(Material shown Opens)

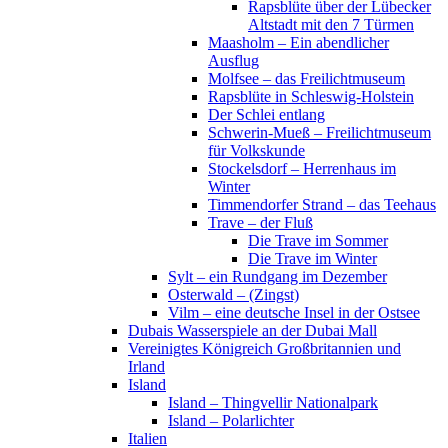
Rapsblüte über der Lübecker
Altstadt mit den 7 Türmen
Maasholm – Ein abendlicher
Ausflug
Molfsee – das Freilichtmuseum
Rapsblüte in Schleswig-Holstein
Der Schlei entlang
Schwerin-Mueß – Freilichtmuseum
für Volkskunde
Stockelsdorf – Herrenhaus im
Winter
Timmendorfer Strand – das Teehaus
Trave – der Fluß
Die Trave im Sommer
Die Trave im Winter
Sylt – ein Rundgang im Dezember
Osterwald – (Zingst)
Vilm – eine deutsche Insel in der Ostsee
Dubais Wasserspiele an der Dubai Mall
Vereinigtes Königreich Großbritannien und
Irland
Island
Island – Thingvellir Nationalpark
Island – Polarlichter
Italien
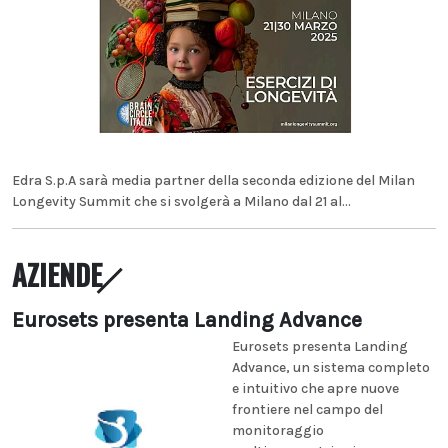
Edra S.p.A sarà media partner della seconda edizione del Milan
Longevity Summit che si svolgerà a Milano dal 21 al...
AZIENDE
Eurosets presenta Landing Advance
Eurosets presenta Landing
Advance, un sistema completo
e intuitivo che apre nuove
frontiere nel campo del
monitoraggio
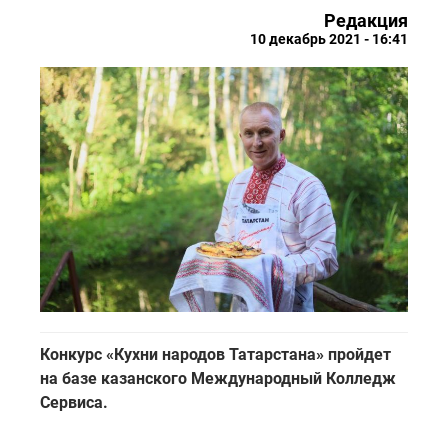
Редакция
10 декабрь 2021 - 16:41
Конкурс «Кухни народов Татарстана» пройдет
на базе казанского Международный Колледж
Сервиса.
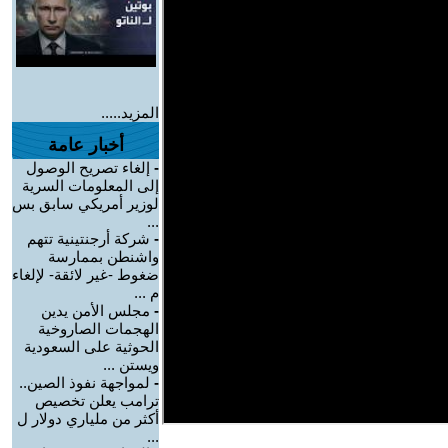
المزيد.....
أخبار عامة
-
إلغاء تصريح الوصول
إلى المعلومات السرية
لوزير أمريكي سابق بس
...
-
شركة أرجنتينية تتهم
واشنطن بممارسة
ضغوط -غير لائقة- لإلغاء
م ...
-
مجلس الأمن يدين
الهجمات الصاروخية
الحوثية على السعودية
ويستن ...
-
لمواجهة نفوذ الصين..
ترامب يعلن تخصيص
أكثر من ملياري دولار ل
...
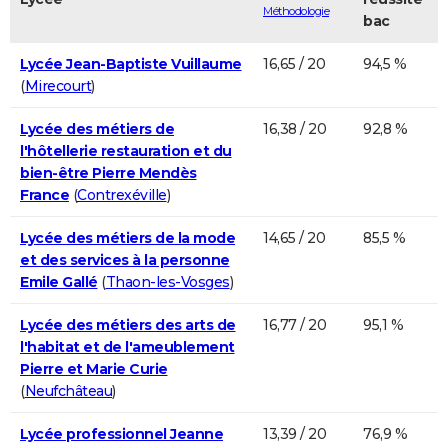
Méthodologie
bac
Lycée Jean-Baptiste Vuillaume
16,65 / 20
94,5 %
(
Mirecourt
)
Lycée des métiers de
16,38 / 20
92,8 %
l'hôtellerie restauration et du
bien-être Pierre Mendès
France
(
Contrexéville
)
Lycée des métiers de la mode
14,65 / 20
85,5 %
et des services à la personne
Emile Gallé
(
Thaon-les-Vosges
)
Lycée des métiers des arts de
16,77 / 20
95,1 %
l'habitat et de l'ameublement
Pierre et Marie Curie
(
Neufchâteau
)
Lycée professionnel Jeanne
13,39 / 20
76,9 %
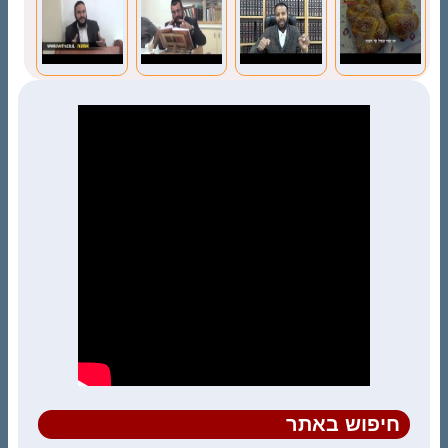
חיפוש באתר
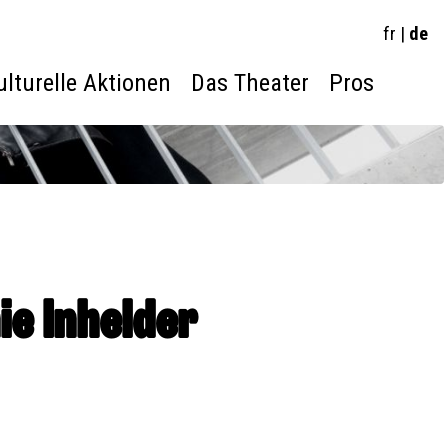
fr
|
de
ulturelle Aktionen
Das Theater
Pros
ie Inhelder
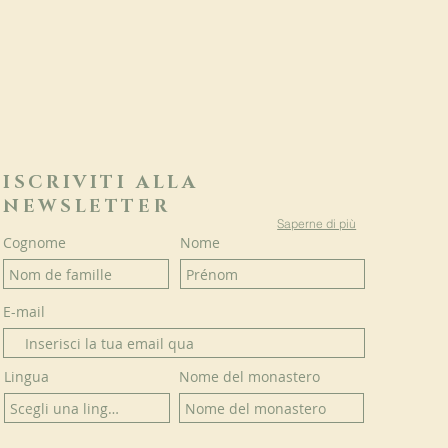
ISCRIVITI ALLA
NEWSLETTER
Saperne di più
Cognome
Nome
E-mail
Lingua
Nome del monastero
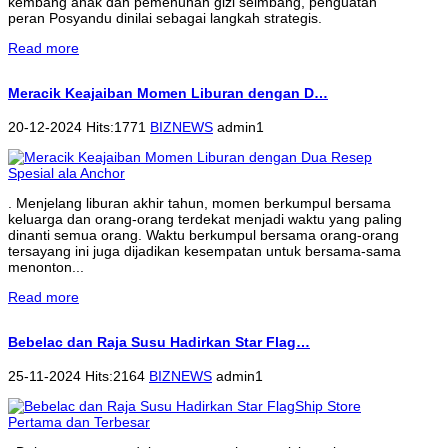
kembang anak dan pemenuhan gizi seimbang, penguatan
peran Posyandu dinilai sebagai langkah strategis.
Read more
Meracik Keajaiban Momen Liburan dengan D…
20-12-2024 Hits:1771
BIZNEWS
admin1
. Menjelang liburan akhir tahun, momen berkumpul bersama
keluarga dan orang-orang terdekat menjadi waktu yang paling
dinanti semua orang. Waktu berkumpul bersama orang-orang
tersayang ini juga dijadikan kesempatan untuk bersama-sama
menonton...
Read more
Bebelac dan Raja Susu Hadirkan Star Flag…
25-11-2024 Hits:2164
BIZNEWS
admin1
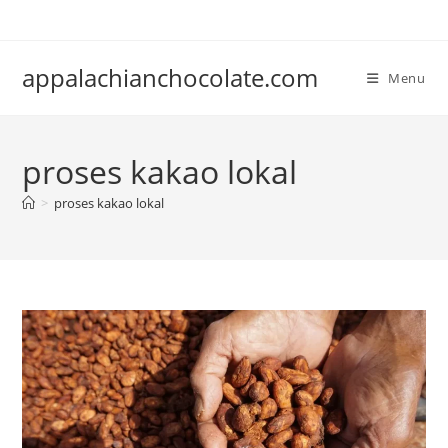
Skip
to
content
appalachianchocolate.com
Menu
proses kakao lokal
>
proses kakao lokal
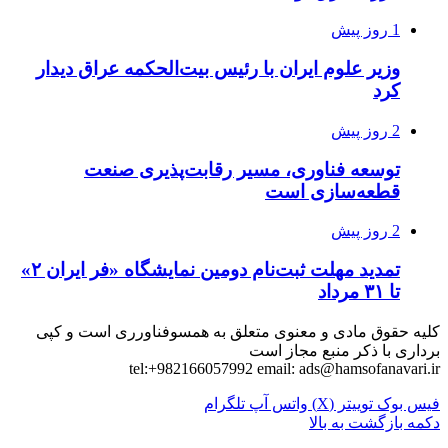
1 روز پیش
وزیر علوم ایران با رئیس بیت‌الحکمه عراق دیدار
کرد
2 روز پیش
توسعه فناوری، مسیر رقابت‌پذیری صنعت
قطعه‌سازی است
2 روز پیش
تمدید مهلت ثبت‌نام دومین نمایشگاه «فر ایران ۲»
تا ۳۱ مرداد
کلیه حقوق مادی و معنوی متعلق به همسوفناورری است و کپی
برداری با ذکر منبع مجاز است
tel:+982166057992 email:
ads@hamsofanavari.ir
فیس بوک
توییتر (X)
واتس آپ
تلگرام
دکمه بازگشت به بالا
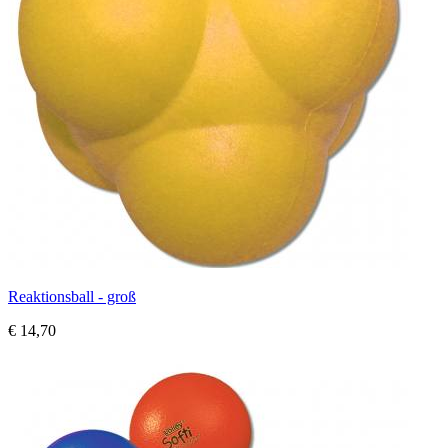
Reaktionsball - groß
€ 14,70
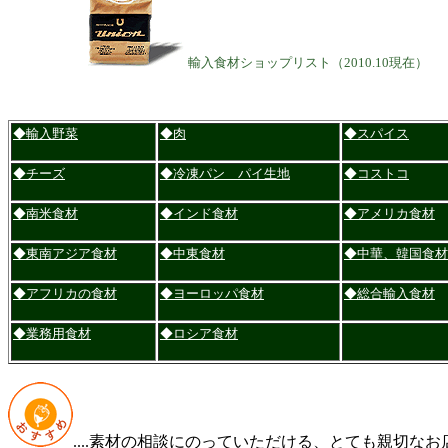
輸入食材ショップリスト（2010.10現在）
◆輸入野菜
◆肉
◆スパイス
◆チーズ
◆冷凍パン パイ生地
◆コストコ
◆南米食材
◆インド食材
◆アメリカ食材
◆東南アジア食材
◆中東食材
◆中華、韓国食材
◆アフリカの食材
◆ヨーロッパ食材
◆総合輸入食材
◆業務用食材
◆ロシア食材
....素材の相談にのっていただける、とても親切なお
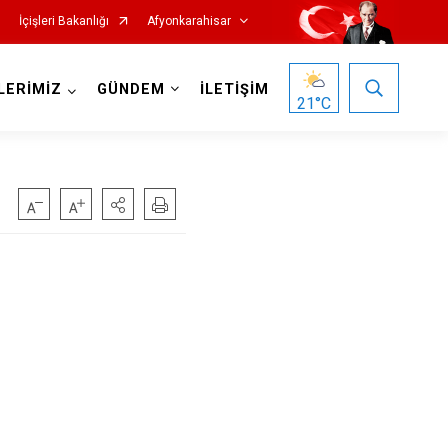
İçişleri Bakanlığı
Afyonkarahisar
LERİMİZ
GÜNDEM
İLETİŞİM
21
°C
Hocalar
İhsaniye
İscehisar
Kızılören
Sandıklı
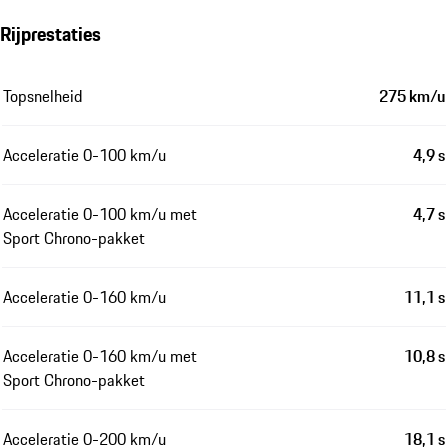
Rijprestaties
Topsnelheid
275 km/u
Acceleratie 0-100 km/u
4,9 s
Acceleratie 0-100 km/u met
4,7 s
Sport Chrono-pakket
Acceleratie 0-160 km/u
11,1 s
Acceleratie 0-160 km/u met
10,8 s
Sport Chrono-pakket
Acceleratie 0-200 km/u
18,1 s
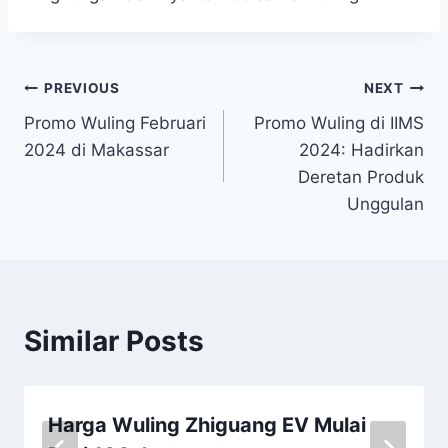
PREVIOUS
NEXT
Promo Wuling Februari
Promo Wuling di IIMS
2024 di Makassar
2024: Hadirkan
Deretan Produk
Unggulan
Similar Posts
Harga Wuling Zhiguang EV Mulai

(Material shown Closes)

Exercise prompt:
In how many lines of the entries does "berkumpul" appear? Reply with only the number.

Result of the task:
2